Juan Carlos Santaella


Atea en formación

El día de mi primera comunión me regalaron un misal empastado en cuero rojo terroso con mi nombre en la esquina inferior derecha. El problema es que no era mi nombre: las letras doradas escritas en bajorrelieve identificaban a una tal «Michel Roche». Qué lástima, el librito era precioso. Pocos regalos decían que comenzaba a madurar como esa elegante publicación repleta de oraciones y ritos de medio milenio de páginas apergaminadas, olorosas a tinta. Aunque un libro no debe juzgarse por su tapa, el interior de este me convocaba menos que su exterior. Igual que jamás encontré en la catequesis una explicación satisfactoria al misterio de la virginidad de la Madre de Dios, el misal nunca picó mi interés en la renovación del sacrificio en la cruz. Por eso, el librito vaga desde hace décadas por las estanterías de la biblioteca de mis padres, incapaz de cumplir el cometido de cristianizarme. Incluso creo que ha hecho lo contrario. Desde ese ese tiempo hasta ahora, la mayoría de las cosas que he escrito podrían clasificarse de contrarias al catolicismo, incluido un ensayo donde reviso las incongruencias del perfil mariano. Según parece, una mujer medio demonio con inclinación por la sangre sustituyó a la beta que pudo ser Michel.

Michelle Roche Rodríguez


Bendita utilidad de lo inútil

Los libros forman parte de un mundo que relaciona al ser humano con otras realidades que trascienden la inmediatez, la cercanía. Incluso, el libro funge como intermediario entre los propios seres humanos. Cuando se tiene un libro en la mano, se crea una compleja malla de significaciones que coadyuvan a ahondar en las inquietudes, tristezas y alegrías de cada persona. Un libro despierta sueños; un libro también puede ocasionar desgano, hastío, pesadez, ira. Pero ¿cuál es el beneficio que produce remontar una cumbre, más allá de batir un récord? ¿Navegar con la ola? El surfista no busca una copa, disfruta deslizándose con la ola. ¡Y resulta que esos pequeños placeres son «inútiles», si por «útil» se entiende aquello que «trae o produce provecho, fruto o interés!».
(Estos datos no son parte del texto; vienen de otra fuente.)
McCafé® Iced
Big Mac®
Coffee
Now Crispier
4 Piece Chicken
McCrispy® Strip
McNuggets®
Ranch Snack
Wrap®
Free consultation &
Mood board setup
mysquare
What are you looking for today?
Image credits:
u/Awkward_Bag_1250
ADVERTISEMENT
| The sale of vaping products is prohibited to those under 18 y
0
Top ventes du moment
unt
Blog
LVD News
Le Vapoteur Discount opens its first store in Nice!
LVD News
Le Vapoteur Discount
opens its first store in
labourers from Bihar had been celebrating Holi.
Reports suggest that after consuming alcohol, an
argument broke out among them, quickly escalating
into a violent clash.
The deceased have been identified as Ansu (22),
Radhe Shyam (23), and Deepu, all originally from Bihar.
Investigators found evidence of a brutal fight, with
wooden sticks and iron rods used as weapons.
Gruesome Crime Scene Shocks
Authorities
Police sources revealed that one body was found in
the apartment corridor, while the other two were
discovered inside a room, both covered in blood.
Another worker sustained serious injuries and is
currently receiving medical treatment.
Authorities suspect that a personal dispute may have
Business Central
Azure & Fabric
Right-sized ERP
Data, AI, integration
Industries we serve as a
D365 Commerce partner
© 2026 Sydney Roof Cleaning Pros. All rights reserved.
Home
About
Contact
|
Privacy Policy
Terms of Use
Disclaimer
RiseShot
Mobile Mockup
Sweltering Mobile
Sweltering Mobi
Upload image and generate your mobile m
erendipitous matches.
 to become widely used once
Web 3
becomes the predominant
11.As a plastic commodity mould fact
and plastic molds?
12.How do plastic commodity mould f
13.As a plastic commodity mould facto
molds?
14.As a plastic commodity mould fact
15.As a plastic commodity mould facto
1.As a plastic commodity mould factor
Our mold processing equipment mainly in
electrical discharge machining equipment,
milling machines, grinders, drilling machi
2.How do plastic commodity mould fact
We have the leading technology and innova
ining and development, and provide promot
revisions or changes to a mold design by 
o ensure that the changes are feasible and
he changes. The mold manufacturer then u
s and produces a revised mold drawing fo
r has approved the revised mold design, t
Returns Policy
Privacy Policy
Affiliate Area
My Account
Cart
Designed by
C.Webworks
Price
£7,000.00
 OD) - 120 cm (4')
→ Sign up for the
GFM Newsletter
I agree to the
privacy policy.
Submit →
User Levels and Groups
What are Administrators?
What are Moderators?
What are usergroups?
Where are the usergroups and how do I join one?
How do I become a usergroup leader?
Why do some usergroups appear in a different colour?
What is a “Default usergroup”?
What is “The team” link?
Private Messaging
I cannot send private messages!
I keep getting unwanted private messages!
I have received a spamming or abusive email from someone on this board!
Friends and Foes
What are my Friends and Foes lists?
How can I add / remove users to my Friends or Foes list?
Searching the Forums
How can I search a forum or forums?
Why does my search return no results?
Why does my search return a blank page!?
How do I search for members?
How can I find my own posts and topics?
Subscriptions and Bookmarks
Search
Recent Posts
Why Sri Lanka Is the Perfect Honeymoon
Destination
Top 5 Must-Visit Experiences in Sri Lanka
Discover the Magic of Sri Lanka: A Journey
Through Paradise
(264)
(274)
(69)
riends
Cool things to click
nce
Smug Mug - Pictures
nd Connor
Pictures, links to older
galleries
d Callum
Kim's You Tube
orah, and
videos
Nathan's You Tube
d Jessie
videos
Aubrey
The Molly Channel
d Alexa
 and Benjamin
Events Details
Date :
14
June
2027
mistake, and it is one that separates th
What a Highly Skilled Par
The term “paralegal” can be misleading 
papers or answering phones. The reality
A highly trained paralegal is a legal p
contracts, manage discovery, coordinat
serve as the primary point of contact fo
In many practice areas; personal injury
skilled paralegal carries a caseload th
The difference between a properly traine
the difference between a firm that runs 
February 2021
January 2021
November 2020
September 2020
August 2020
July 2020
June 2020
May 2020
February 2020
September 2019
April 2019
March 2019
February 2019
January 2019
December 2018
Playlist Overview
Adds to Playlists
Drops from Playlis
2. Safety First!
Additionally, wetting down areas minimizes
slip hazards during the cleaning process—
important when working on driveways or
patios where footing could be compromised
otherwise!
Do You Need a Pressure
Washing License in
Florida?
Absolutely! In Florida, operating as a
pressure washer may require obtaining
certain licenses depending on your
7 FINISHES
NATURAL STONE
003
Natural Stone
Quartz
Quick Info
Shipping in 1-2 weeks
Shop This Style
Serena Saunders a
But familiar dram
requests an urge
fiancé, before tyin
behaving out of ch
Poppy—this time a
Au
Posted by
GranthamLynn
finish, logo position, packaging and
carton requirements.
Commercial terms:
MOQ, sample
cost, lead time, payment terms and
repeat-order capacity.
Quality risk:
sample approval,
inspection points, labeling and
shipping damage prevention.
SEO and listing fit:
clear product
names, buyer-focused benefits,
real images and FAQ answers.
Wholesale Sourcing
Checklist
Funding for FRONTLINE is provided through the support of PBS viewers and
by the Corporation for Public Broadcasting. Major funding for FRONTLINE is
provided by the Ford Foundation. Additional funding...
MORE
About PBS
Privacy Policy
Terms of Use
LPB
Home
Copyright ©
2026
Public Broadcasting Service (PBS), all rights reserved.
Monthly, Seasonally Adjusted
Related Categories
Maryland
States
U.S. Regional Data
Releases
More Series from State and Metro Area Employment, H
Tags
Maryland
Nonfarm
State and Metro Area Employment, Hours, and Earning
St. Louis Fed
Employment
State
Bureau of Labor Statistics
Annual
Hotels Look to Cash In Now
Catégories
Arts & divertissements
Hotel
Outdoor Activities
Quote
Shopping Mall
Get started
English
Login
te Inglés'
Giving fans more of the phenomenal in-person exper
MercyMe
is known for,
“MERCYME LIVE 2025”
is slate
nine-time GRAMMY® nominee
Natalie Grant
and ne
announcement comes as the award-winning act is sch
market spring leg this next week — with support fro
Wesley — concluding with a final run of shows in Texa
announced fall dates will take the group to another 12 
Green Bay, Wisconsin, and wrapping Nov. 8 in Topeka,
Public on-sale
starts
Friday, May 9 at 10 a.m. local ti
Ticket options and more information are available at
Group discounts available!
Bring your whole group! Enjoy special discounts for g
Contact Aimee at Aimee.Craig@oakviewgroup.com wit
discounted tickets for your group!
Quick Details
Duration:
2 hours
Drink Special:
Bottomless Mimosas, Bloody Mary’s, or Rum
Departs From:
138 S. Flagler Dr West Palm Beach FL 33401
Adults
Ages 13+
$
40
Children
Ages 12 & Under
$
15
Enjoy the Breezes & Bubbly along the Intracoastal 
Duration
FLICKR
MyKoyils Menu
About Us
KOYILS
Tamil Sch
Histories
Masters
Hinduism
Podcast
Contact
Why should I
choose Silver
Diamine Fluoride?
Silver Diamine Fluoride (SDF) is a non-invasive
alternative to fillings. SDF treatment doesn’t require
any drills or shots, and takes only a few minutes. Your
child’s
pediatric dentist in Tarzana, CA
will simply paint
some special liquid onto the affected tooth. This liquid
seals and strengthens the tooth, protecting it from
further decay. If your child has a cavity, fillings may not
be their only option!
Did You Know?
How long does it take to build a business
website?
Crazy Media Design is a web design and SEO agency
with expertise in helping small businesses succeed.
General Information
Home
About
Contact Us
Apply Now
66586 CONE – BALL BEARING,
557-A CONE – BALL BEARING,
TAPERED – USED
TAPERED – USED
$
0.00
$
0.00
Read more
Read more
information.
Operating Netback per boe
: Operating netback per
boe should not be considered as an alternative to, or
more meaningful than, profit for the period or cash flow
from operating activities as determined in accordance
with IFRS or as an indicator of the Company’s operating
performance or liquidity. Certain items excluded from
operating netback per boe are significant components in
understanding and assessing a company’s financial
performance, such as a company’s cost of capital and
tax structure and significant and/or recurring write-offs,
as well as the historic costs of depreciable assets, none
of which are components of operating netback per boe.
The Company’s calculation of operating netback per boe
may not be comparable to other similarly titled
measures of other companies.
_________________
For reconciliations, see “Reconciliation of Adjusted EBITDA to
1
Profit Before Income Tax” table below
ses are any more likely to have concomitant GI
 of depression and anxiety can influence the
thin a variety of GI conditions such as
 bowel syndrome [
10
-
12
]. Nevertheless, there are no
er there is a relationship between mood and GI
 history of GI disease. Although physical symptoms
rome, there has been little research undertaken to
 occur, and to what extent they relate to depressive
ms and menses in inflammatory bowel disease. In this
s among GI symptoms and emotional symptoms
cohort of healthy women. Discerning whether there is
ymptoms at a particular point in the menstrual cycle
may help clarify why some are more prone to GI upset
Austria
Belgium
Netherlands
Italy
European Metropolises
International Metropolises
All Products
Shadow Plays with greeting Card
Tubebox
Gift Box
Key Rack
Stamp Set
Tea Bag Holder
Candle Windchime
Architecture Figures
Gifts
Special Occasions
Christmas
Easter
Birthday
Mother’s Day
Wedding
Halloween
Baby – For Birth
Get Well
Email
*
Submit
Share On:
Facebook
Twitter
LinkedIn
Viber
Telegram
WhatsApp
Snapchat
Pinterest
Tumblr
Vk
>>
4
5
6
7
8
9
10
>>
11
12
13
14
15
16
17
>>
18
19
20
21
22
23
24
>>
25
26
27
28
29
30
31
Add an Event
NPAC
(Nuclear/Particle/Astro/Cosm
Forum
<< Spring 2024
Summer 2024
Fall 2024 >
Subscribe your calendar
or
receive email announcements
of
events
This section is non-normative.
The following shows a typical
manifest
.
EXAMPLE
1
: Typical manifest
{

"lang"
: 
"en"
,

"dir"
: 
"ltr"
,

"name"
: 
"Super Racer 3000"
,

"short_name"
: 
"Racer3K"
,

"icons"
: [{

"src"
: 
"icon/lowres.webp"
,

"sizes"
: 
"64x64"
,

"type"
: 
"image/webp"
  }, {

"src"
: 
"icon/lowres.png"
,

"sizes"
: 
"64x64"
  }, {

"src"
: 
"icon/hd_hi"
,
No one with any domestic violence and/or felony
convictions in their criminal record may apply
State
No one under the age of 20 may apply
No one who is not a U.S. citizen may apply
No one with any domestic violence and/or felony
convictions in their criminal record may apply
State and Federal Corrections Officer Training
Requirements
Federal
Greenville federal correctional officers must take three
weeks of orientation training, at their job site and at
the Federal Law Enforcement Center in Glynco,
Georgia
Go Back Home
Un libro inútil sería desechable, susceptible de ir a parar a la hoguera, puesto que, en estos tiempos de búsqueda de los beneficios en cada acción, algo inútil debe desaparecer. Y, si es así, ¿emulamos la destrucción de la Biblioteca de Alejandría? ¿Aceptamos el Index Librorum Prohibitorum et Derogatorum? Puede ser que un libro no cumpla con los cánones de una «obra vital», incluso resulta anodino, fastidioso, hasta blasfemo. ¿Inútil? Jamás. ¡Ríos de tinta se han escrito sobre la bendita inutilidad del Arte y el libro es una de las mayores y más excelsas creaciones del ser humano cuando logró salir del Oikos!

Corina Yoris-Villasana


Biblioteca efímera de Isla Oniria

Un libro inútil desaparece antes de llegar a ser leído por alguien alguna vez.

Un libro cuyo soporte se disuelve, se evapora, se desintegra.

Isla Oniria tiene esos libros.

Son libros esquivos, veleidosos, dinámicos, proteicos.

El Atlas de los tránsitos, por ejemplo, está escrito en las hojas de un árbol caducifolio.

Aiseram (así se llama el árbol) permite una lectura de siete minutos.

Pasado ese tiempo las hojas caen y se convierten en humus.

El árbol vuelve a llenarse de hojas para próximas visitas, pero cambia su orden, lo que impide una lectura continua.

En Los Alisios está Sin constancia de las flores, una historia cuya lectura persigo hace mucho.

Pero esos vientos llevan el libro en su vuelo sin dejar que fije la vista en las páginas.

A veces se apiadan y me leen un par de párrafos.

Tampoco funciona. Su voz de estruendo deforma lo narrado.

Cuando coincido con papá en Isla Oniria lo busco en el jameo.

Dione partió de Isla Vigilia sin terminar de leer un libro que lo entusiasmaba.

Le pido que me diga el título para buscarlo, leerlo, contarle el final.

Contesta que no recuerda, pero sé que no es eso, sé que quiere leerlo él.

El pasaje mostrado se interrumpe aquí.